• MATERIAL PROVIDED
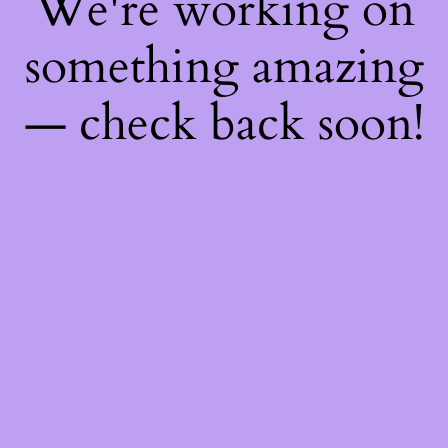
We're working on
something amazing
— check back soon!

• PROBLEM DESCRIPTION
Only the pictures stay out; everything else in the listing above must be repeated exactly.

• ANSWER TO THIS PROBLEM
We're working on
something amazing
— check back soon!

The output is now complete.